You can also group a data frame by multiple columns. For example, the following code groups the DataFrame by both the Gender and Country columns:
Example (2)
# Import the pandas library as pd
import pandas as pd
# Create a dictionary of data
data = {
'Name': ['Alice', 'Bob', 'Charlie', 'David', 'Emily', 'Frank'],
'Age': [25, 30, 35, 40, 45, 50],
'Gender': ['Female', 'Male', 'Male', 'Male', 'Female', 'Male'],
'Country': ['USA', 'Canada', 'USA', 'USA', 'Canada', 'Canada']
}
# Create a data frame using the dictionary
df = pd.DataFrame(data)
# Group the DataFrame by both 'Gender' and 'Country' columns
grouped = df.groupby(['Gender', 'Country'])
# Iterate over each group in the grouped object
for key, group in grouped:
# Print the key (i.e. a tuple of the current gender and country)
print(key)
# Print the group itself, which is a data frame containing all the rows with the current gender and country
print(group)
Output:
(‘Female’, ‘Canada’)
idx | Name | Age | Gender | Country |
---|---|---|---|---|
4 | Emily | 45 | Female | Canada |
(‘Female’, ‘USA’)
idx | Name | Age | Gender | Country |
---|---|---|---|---|
4 | Alice | 25 | Female | USA |
(‘Male’, ‘Canada’)
idx | Name | Age | Gender | Country |
---|---|---|---|---|
4 | Bob | 30 | Male | Canada |
5 | Frank | 50 | Male | Canada |
(‘Male’, ‘USA’)
idx | Name | Age | Gender | Country |
---|---|---|---|---|
2 | Charlie | 35 | Male | USA |
3 | Frank | 40 | Male | USA |
Explanation:
- In this example, we used the groupby() function to group the DataFrame by the Gender and Country columns.
- The resulting groups are then printed to the console. We can see four groups: Female-Canada, Female-USA, Male-Canada, and Male-USA. Each group contains one or more rows that share the same values in the Gender and Country columns.
- The example shows that we can group the data frame by multiple columns.

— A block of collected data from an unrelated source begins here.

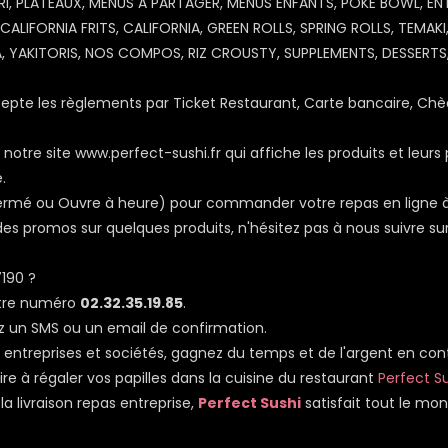
ORI, PLATEAUX, MENUS A PARTAGER, MENUS ENFANTS, POKE BOWL, EN
 CALIFORNIA FRITS, CALIFORNIA, GREEN ROLLS, SPRING ROLLS, TEMAKI
RA, YAKITORIS, NOS COMPOS, RIZ CROUSTY, SUPPLEMENTS, DESSERTS
pte les règlements par Ticket Restaurant, Carte bancaire, Chè
notre site www.perfect-sushi.fr qui affiche les produits et leurs 
.
, Fermé ou Ouvre à heure) pour commander votre repas en ligne à
s promos sur quelques produits, n'hésitez pas à nous suivre su
190 ?
otre numéro
02.32.35.19.85
.
z un SMS ou un email de confirmation.
as entreprises et sociétés, gagnez du temps et de l'argent en co
ire à régaler vos papilles dans la cuisine du restaurant
Perfect S
a livraison repas entreprise,
Perfect Sushi
satisfait tout le mo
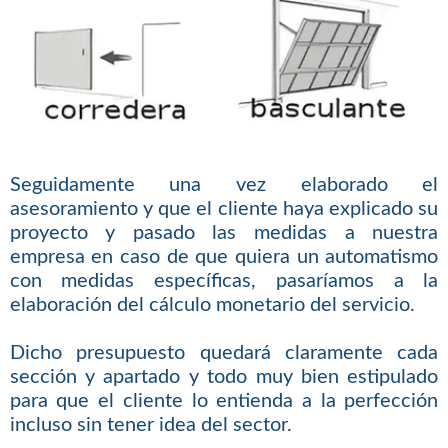
Seguidamente una vez elaborado el
asesoramiento y que el cliente haya explicado su
proyecto y pasado las medidas a nuestra
empresa en caso de que quiera un automatismo
con medidas específicas, pasaríamos a la
elaboración del cálculo monetario del servicio.
Dicho presupuesto quedará claramente cada
sección y apartado y todo muy bien estipulado
para que el cliente lo entienda a la perfección
incluso sin tener idea del sector.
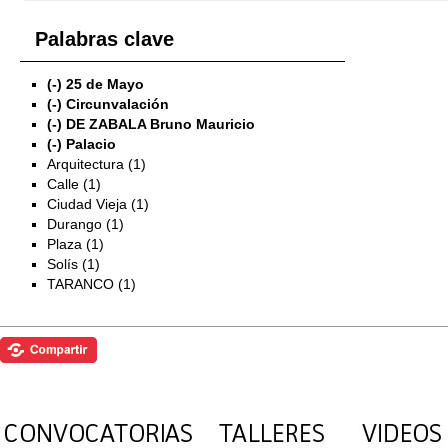
Palabras clave
(-)
25 de Mayo
(-)
Circunvalación
(-)
DE ZABALA Bruno Mauricio
(-)
Palacio
Arquitectura (1)
Calle (1)
Ciudad Vieja (1)
Durango (1)
Plaza (1)
Solís (1)
TARANCO (1)
Exposiciones
Investigación
Fotografías del CdF
Mediateca
Educativa
Catálogo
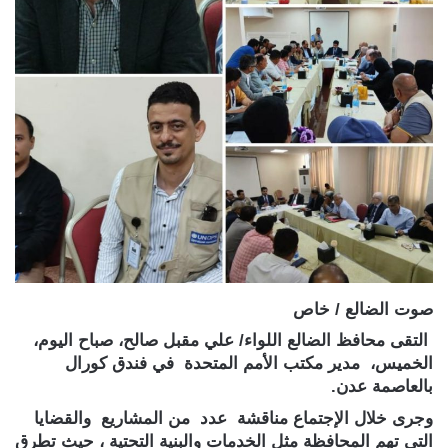
صوت الضالع / خاص
التقى محافظ الضالع اللواء/ علي مقبل صالح، صباح اليوم،
الخميس، مدير مكتب الأمم المتحدة في فندق كورال
بالعاصمة عدن.
وجرى خلال الإجتماع مناقشة عدد من المشاريع والقضايا
التي تهم المحافظة مثل الخدمات والبنية التحتية ، حيث تطرق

Using the apply Method With Grouped Object
Once you have grouped a data frame, you can apply various functions to the resulting groups. For example, you can calculate the mean, median, or sum of the values in each group. You can also apply custom functions to each group using the apply() function.
Example (3)
# Import the pandas library as pd
import pandas as pd
# Create a dictionary of data
data = {
'Name': ['Alice', 'Bob', 'Charlie', 'David', 'Emily', 'Frank'],
'Age': [25, 30, 35, 40, 45, 50],
'Gender': ['Female', 'Male', 'Male', 'Male', 'Female', 'Male'],
'Country': ['USA', 'Canada', 'USA', 'USA', 'Canada', 'Canada']
}
# Create a data frame using the dictionary
df = pd.DataFrame(data)
# Apply any function to the categorical data
grouped = df.groupby('Gender')
# Apply any function to the categorical data
print(grouped['Age'].mean())
Output:
Gender
Female 35.00
Male 38.75
Name: Age, dtype: float64
Explanation:
In this example, we have used the groupby() function to group the DataFrame by the Gender column. We then used the mean() function to calculate the mean age for each group. The resulting means are then printed to the console.

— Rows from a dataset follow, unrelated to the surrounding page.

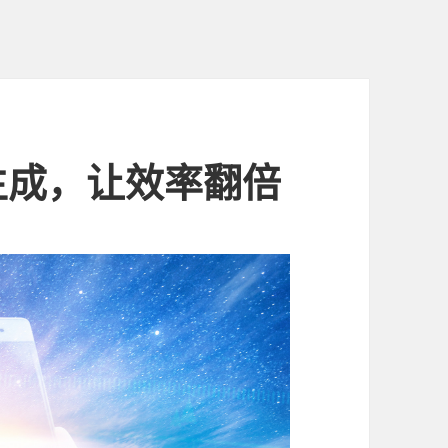
生成，让效率翻倍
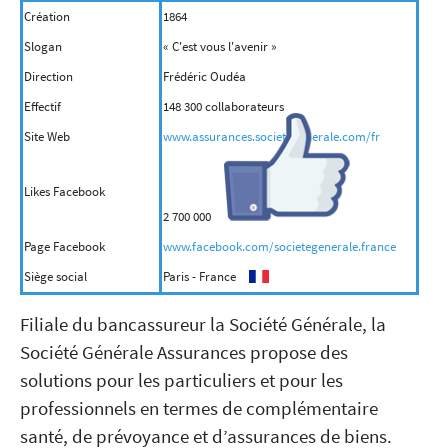
Création
1864
Slogan
« C'est vous l'avenir »
Direction
Frédéric Oudéa
Effectif
148 300 collaborateurs
Site Web
www.assurances.societegenerale.com/fr
Likes Facebook
2 700 000
Page Facebook
www.facebook.com/societegenerale.france
Siège social
Paris - France
Filiale du bancassureur la Société Générale, la
Société Générale Assurances propose des
solutions pour les particuliers et pour les
professionnels en termes de complémentaire
santé, de prévoyance et d’assurances de biens.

How to Categorize Data in Pandas Using agg Method
You can also use the agg() function to apply multiple functions to each group. For example, the following code calculates the mean and median age for each gender:
Example (4)
# Import the pandas library as pd
import pandas as pd
# Create a dictionary of data
data = {
'Name': ['Alice', 'Bob', 'Charlie', 'David', 'Emily', 'Frank'],
'Age': [27, 35, 32, 40, 28, 44],
'Gender': ['Female', 'Male', 'Male', 'Male', 'Female', 'Male'],
'Country': ['USA', 'Canada', 'USA', 'USA', 'Canada', 'Canada']
}
# Create a data frame using the dictionary
df = pd.DataFrame(data)
# Group the DataFrame by 'Gender'
grouped = df.groupby('Gender')
# Calculate the mean and median age for each gender
age_stats = grouped['Age'].agg(['mean', 'median'])
# Print the results
print(age_stats)
Output:
Gender | mean | median |
---|---|---|
Female | 27.50 | 27.5 |
Male | 37.75 | 37.5 |
Explanation:
In this example, we have used the groupby() function to group the DataFrame by the Gender column. We then used the agg() function to calculate each group’s mean and median age. The resulting means and medians are then printed to the console.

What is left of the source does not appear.